Both birds were nearly wiped out in this country—the Bald Eagle being a victim of DDT and the wild turkey the victim of the gun, the ax and the plow. The birds were over- hunted and sold for as little as 6 cents or traded for a bag of salt. Dense woods and open fields, the natural habitat of the wild turkey, fell first to farming and then to development.
Wild turkeys are shy, wary birds. They are opportunistic feeders, foraging for acorns and other nuts, berries, and insects in the woods and gleaning the corn and other grain fields for weed seeds too. The hens eat snails in the spring for the calcium and minerals to help strengthen their own egg shells.
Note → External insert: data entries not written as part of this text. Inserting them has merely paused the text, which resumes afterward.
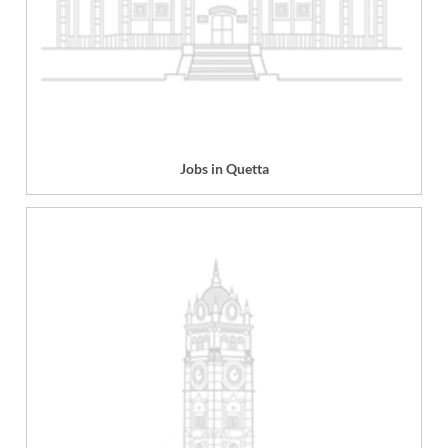
Jobs in Quetta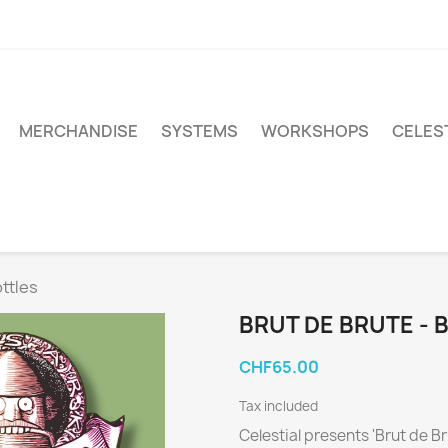
MERCHANDISE
SYSTEMS
WORKSHOPS
CELEST
ottles
BRUT DE BRUTE - 
CHF65.00
Tax included
Celestial presents 'Brut de Br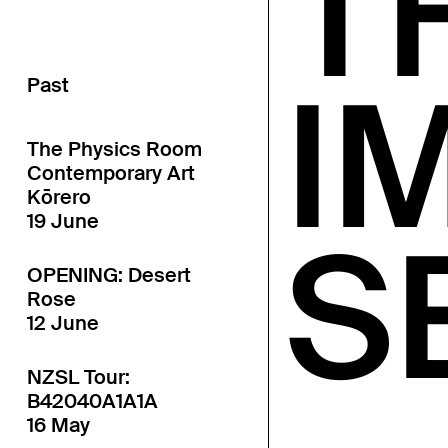
T
I
Past
The Physics Room
Contemporary Art
Kōrero
19 June
S
OPENING: Desert
Rose
12 June
NZSL Tour:
B42040A1A1A
16 May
The males gather a harem of a dozen or so of females in the early spring starting about April 1st. Prior to this date you’ll see larger groups of mixed Toms and hens surviving the winter together. The females choose the nest site, which quite often is alongside a large fallen tree. The nest is made of a gathering of loose leaves and protected by dense forest undergrowth. The dozen or more eggs are vulnerable to snakes, raccoons, possums, skunks, crows, foxes, great horned owls, red-tailed hawks, eagles, bobcats, free-roaming dogs and coyotes. The poults are very vulnerable the first six weeks after hatching, until they can fly up into the lower branches of trees to escape predators.
Often the birds prefer to run to escape danger, even though they can fly at 55 miles per hour as adults. Unlike songbirds, wild turkeys—like their cousins the chickens, quail, grouse and pheasants—leave the nest two or three days after hatching, following their mother to hunt insects.